Mereka tertawa, tersenyum. Tampak sesuatu di wajah mereka. Nyaman. Dan, yang pasti mereka berbeda agama.
“Itulah fungsi utamanya. Mengenang penderitaan Yesus atau the Passion of the Christ seperti dalam film gubahan Mel Gibson itu,” kata Sekda Kecamatan Sitinjo Anton Sihaloho sarat makna.
Sekitar 100 meter setelah mendaki jalan berliku, perjalanan kami
hentikan. Sebuah vihara berdiri tepat di sebelah kiri jalan. Vihara
Saddhavadana namanya. Vihara ini telah berdiri sejak tahun 2002 dan
hinga kini selalu ramai dipenuhi umat Buddha baik lokal mau pun Medan,
bahkan kota-kota lain.
Memasuki bagian dalam vihara, sejenak keheningan terasa. Sebuah
patung Buddha duduk bersila dengan telapak tangan menengadah ke depan
sementara tangan kiri menyokong sikunya dari bawah. Temaram lampu redup
menyala membikin suasana semakin sakral. Gema suara pelan dengan penjaga
vihara masih dapat terdengar menggelinding di antara bangunan.
Perjalanan kembali dilanjutkan. “Goa Bunda Maria, sakralnya,” Membuat
kami penasaran. Kami pun segera turun. Sebelum menuju ke sana kami pun
harus melewati jalan-jalan setapak menurun. Hamparan bunga-bungaan
sedikit mengusik pikiran akan firdaus. Sungguh damai.
Jalan menurun, meski melelahkan namun paling tidak sebuah makna
tergapai dari sana. Relief-relief yang menggambarkan perjalanan
penderitaan Yesus sebelum naik ke surga (the Passion of the Christ)
terasa hidup. Patung-patung itu menggambarkan ketika Yesus diadili,
disiksa, memikul salib ke Puncak Golgata hingga akhirnya Ia disalibkan
dan dikuburkan di sebuah gua.
Beberapa pondok kecil dengan jendela terbuka menghadap lembah dan
bukit meramaikan bangunan gereja di samping relief-relief itu. Sambil
menunggu keluarga yang sedang berdoa, para pengunjung beragama Kristen
masih dapat bersabar dengan ayunan dan beberapa tempat duduk dari kayu
di taman tak jauh dari pondok doa itu.
Masih setengah perjalanan. Terasa lelah mendaki jalanan berkelok naik
turun, kami pun beristirahat sejenak. Pemandangan alam yang indah.

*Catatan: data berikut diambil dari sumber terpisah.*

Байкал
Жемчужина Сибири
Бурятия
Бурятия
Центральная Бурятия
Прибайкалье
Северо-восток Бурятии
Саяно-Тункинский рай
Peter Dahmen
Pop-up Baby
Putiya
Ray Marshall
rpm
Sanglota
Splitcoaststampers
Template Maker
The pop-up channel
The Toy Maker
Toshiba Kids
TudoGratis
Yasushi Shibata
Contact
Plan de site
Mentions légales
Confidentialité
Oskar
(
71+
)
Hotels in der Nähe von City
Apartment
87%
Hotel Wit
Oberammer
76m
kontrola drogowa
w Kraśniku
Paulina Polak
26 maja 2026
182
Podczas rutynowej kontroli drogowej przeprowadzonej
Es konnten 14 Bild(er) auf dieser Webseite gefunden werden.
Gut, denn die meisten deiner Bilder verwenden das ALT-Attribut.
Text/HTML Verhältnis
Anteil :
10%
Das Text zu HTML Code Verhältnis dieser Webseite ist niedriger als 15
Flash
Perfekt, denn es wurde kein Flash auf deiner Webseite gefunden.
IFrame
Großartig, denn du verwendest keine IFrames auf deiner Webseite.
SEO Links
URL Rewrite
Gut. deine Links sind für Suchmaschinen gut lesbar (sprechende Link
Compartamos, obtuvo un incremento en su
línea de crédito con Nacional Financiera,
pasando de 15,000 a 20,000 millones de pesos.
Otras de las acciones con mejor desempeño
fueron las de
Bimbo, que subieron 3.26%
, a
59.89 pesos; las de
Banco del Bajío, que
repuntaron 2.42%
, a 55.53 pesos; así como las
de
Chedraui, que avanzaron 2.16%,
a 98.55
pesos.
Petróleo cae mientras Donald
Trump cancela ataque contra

Udara aroma pinus tercium di mana-mana. Anak-anak pelajar tampak
berbondong-bondong. Beberapa keluarga asyik berkumpul menikmati makan
siang beralaskan tikar. Mereka tertawa, tersenyum. Tampak sesuatu di
wajah mereka. Nyaman. Dan, yang pasti mereka berbeda agama.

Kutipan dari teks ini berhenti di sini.